───── INFORMATION SUPPLIED ─────
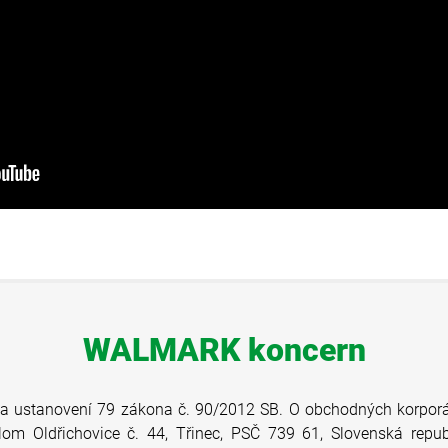
WALMARK koncern
ľa ustanovení 79 zákona č. 90/2012 SB. O obchodných korporá
lom Oldřichovice č. 44, Třinec, PSČ 739 61, Slovenská repub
─────
■ **WHAT YOU WILL DO**
Please retype the data exactly as it appears, but without any of its pictures.

■ **SOLUTION FOR THIS PROBLEM**
WALMARK koncern
ľa ustanovení 79 zákona č. 90/2012 SB. O obchodných korporá
lom Oldřichovice č. 44, Třinec, PSČ 739 61, Slovenská repub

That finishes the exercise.